» Exercise goal:
Only the text belongs in the copy. Transcribe the data exactly and drop any pictures.

:::

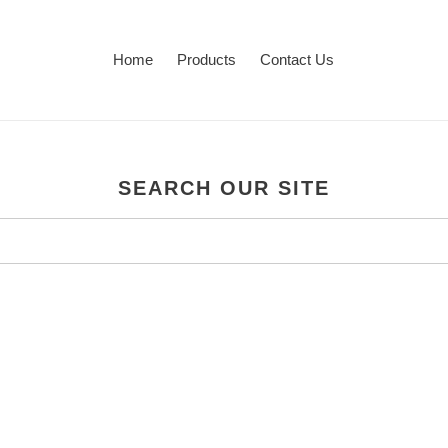
Home
Products
Contact Us
SEARCH OUR SITE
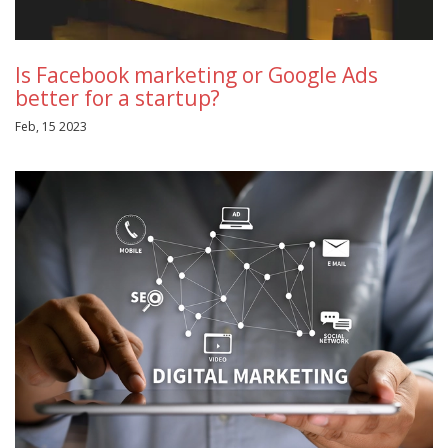
Is Facebook marketing or Google Ads
better for a startup?
Feb, 15 2023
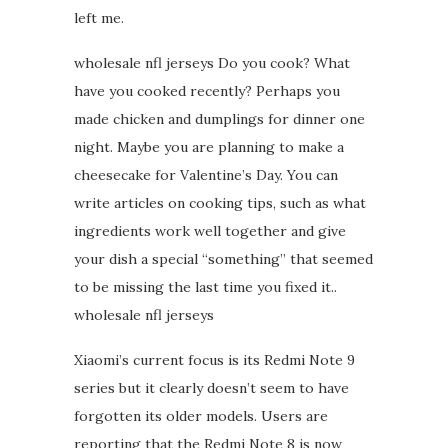
left me.
wholesale nfl jerseys Do you cook? What
have you cooked recently? Perhaps you
made chicken and dumplings for dinner one
night. Maybe you are planning to make a
cheesecake for Valentine’s Day. You can
write articles on cooking tips, such as what
ingredients work well together and give
your dish a special “something” that seemed
to be missing the last time you fixed it..
wholesale nfl jerseys
Xiaomi’s current focus is its Redmi Note 9
series but it clearly doesn’t seem to have
forgotten its older models. Users are
reporting that the Redmi Note 8 is now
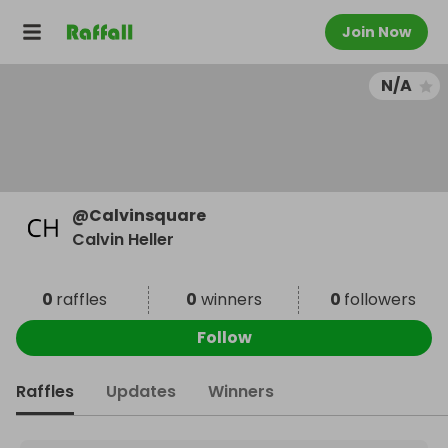
Join Now
N/A
@
Calvinsquare
Calvin Heller
0
raffles
0
winners
0
followers
Follow
Raffles
Updates
Winners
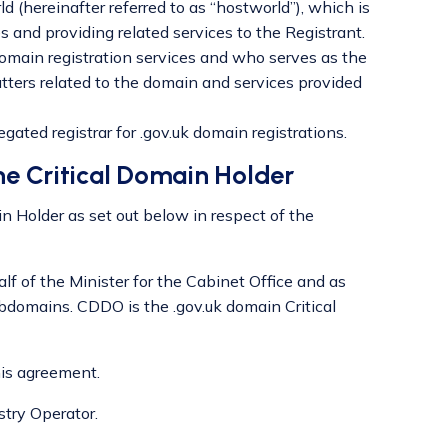
d (hereinafter referred to as “hostworld”), which is
 and providing related services to the Registrant.
ain registration services and who serves as the
matters related to the domain and services provided
ated registrar for .gov.uk domain registrations.
he Critical Domain Holder
in Holder as set out below in respect of the
lf of the Minister for the Cabinet Office and as
ubdomains. CDDO is the .gov.uk domain Critical
his agreement.
stry Operator.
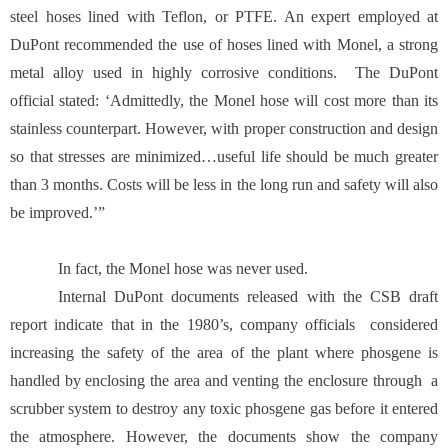
steel hoses lined with Teflon, or PTFE. An expert employed at
DuPont recommended the use of hoses lined with Monel, a strong
metal alloy used in highly corrosive conditions. The DuPont
official stated: ‘Admittedly, the Monel hose will cost more than its
stainless counterpart. However, with proper construction and design
so that stresses are minimized…useful life should be much greater
than 3 months. Costs will be less in the long run and safety will also
be improved.’”
In fact, the Monel hose was never used.
Internal DuPont documents released with the CSB draft
report indicate that in the 1980’s, company officials considered
increasing the safety of the area of the plant where phosgene is
handled by enclosing the area and venting the enclosure through a
scrubber system to destroy any toxic phosgene gas before it entered
the atmosphere. However, the documents show the company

:::

» Task result:
Home
Products
Contact Us
SEARCH OUR SITE
Is Facebook marketing or Google Ads
better for a startup?
Feb, 15 2023
left me.
wholesale nfl jerseys Do you cook? What
have you cooked recently? Perhaps you
made chicken and dumplings for dinner one
night. Maybe you are planning to make a
cheesecake for Valentine’s Day. You can
write articles on cooking tips, such as what
ingredients work well together and give
your dish a special “something” that seemed
to be missing the last time you fixed it..
wholesale nfl jerseys
Xiaomi’s current focus is its Redmi Note 9
series but it clearly doesn’t seem to have
forgotten its older models. Users are
reporting that the Redmi Note 8 is now
Join Now
N/A
@
Calvinsquare
Calvin Heller
0
raffles
0
winners
0
followers
Follow
Raffles
Updates
Winners
d (hereinafter referred to as “hostworld”), which is
 and providing related services to the Registrant.
ain registration services and who serves as the
matters related to the domain and services provided
ated registrar for .gov.uk domain registrations.
he Critical Domain Holder
in Holder as set out below in respect of the
lf of the Minister for the Cabinet Office and as
ubdomains. CDDO is the .gov.uk domain Critical
his agreement.
stry Operator.
steel hoses lined with Teflon, or PTFE. An expert employed at
DuPont recommended the use of hoses lined with Monel, a strong
metal alloy used in highly corrosive conditions. The DuPont
official stated: ‘Admittedly, the Monel hose will cost more than its
stainless counterpart. However, with proper construction and design
so that stresses are minimized…useful life should be much greater
than 3 months. Costs will be less in the long run and safety will also
be improved.’”
In fact, the Monel hose was never used.
Internal DuPont documents released with the CSB draft
report indicate that in the 1980’s, company officials considered
increasing the safety of the area of the plant where phosgene is
handled by enclosing the area and venting the enclosure through a
scrubber system to destroy any toxic phosgene gas before it entered
the atmosphere. However, the documents show the company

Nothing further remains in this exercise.